SNSなどで他人とやり取りすると、意見が対立して口論や喧嘩となることもあるでしょう。ヒロ・コトブキさんの作品『向かってま。』は、そんなSNSでの口論が発端となった主人公の行動が描かれています。同作はX(旧Twitter)に投稿されると、約1.2万いいねの注目を集めました。
SNSに嫌なコメントが届いた主人公は、思わず「育ち疑うわw親の顔見てぇw」と返答します。すると相手から「言ったからには絶対行けよな!」と親の自宅住所がダイレクトメッセージで送られてきたため、主人公は実際に行くことにしました。
言われた住所に行くと、そこは新潟県の小さな漁村でした。昔ながらの一軒家には、使い古された軍手が干されており、カップ麺の容器には錆びた釘が保管されています。横のサンダルとともに水を湿らせた植物や、玄関の扉にはかすれた字で「火は止めたか?」と書かれた趣のある自宅でした。
生活の一部分を覗いた主人公は、親の顔を見ずにその場を立ち去ることにします。その後口論となった相手は、主人公が本当に実家に行ったのかと不安になったようで「畑に行ってる時間は勘弁してやってほしい」と連絡が届きました。
主人公は「行くかたわけ!これはワイ(自分)と貴様の闘いだ」と送ると、相手は「新潟まで行く根性ねーか笑」といつもの調子に戻り、主人公は思わずクスッと笑うのでした。
読者からは「風景描写が素敵」「こういう人間関係も良い」などの声が寄せられています。そこで、作者のヒロ・コトブキさんに話を聞きました。
作者の地元や周囲の家々をイメージして描いた
―同作を描いたきっかけについて教えてください
僕のメモ帳には1ページ漫画のアイデアがたくさん描かれています。
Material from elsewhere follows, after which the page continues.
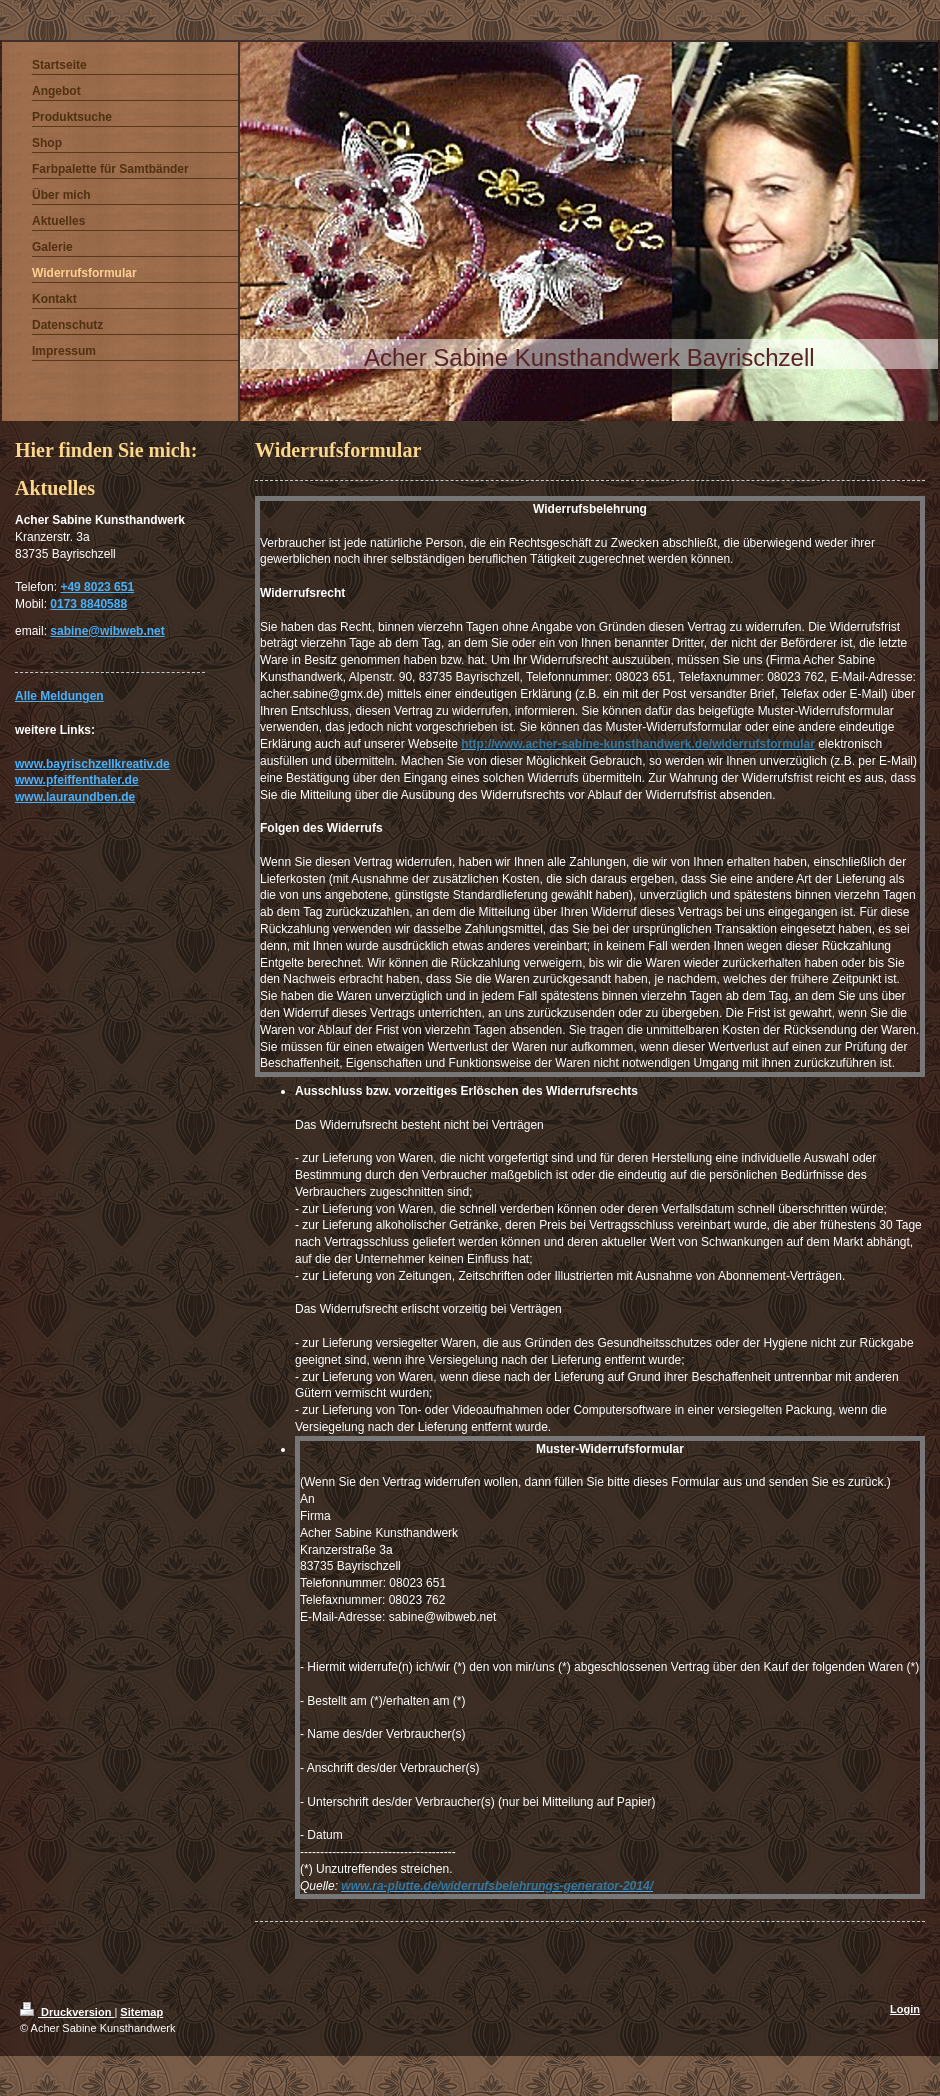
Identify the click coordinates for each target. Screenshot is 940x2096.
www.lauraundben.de (75, 797)
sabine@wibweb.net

そのなかから「これはいいぞ」と思ったものから順に作者(ヒロコトブキ)の手でつまみ上げられ、漫画に起こされていきます。
そのメモ帳には『1ページ漫画にするには弱い』アイデアたちがさびしそうに座っていて、僕は時々それを見つめ直しては、別のオチの可能性を考えたり、複数ページの漫画になる可能性を考えます。この『向かってま。』もベンチで拗ねているアイデアのひとつでした。『レスバする相手の家にまで押しかける話』というトンデモ話に細かな詳細を足していくと、素敵で不思議な物語ができました。
―田舎の実家らしい描写が印象的でしたが、どのようにご想像して描かれたのでしょうか?
まさに(なんとなくの)僕の地元や、そこにある(なんとなくの)家々をイメージして描きました。多感な時期に見た『あるある』や『エモーショナル』な空気感は時間が経ってもありありと僕のなかに残ってくれていました。
―作品のなかで、お気に入りのシーンなどはありますか?
相手の街や家の様々に宿る『愛』や『人生』や『環境』に、ゆっくり静かに気付いていく主人公。そしてリプの相手に対して許しや親近感がわいて、大らかになっていく様が好きです。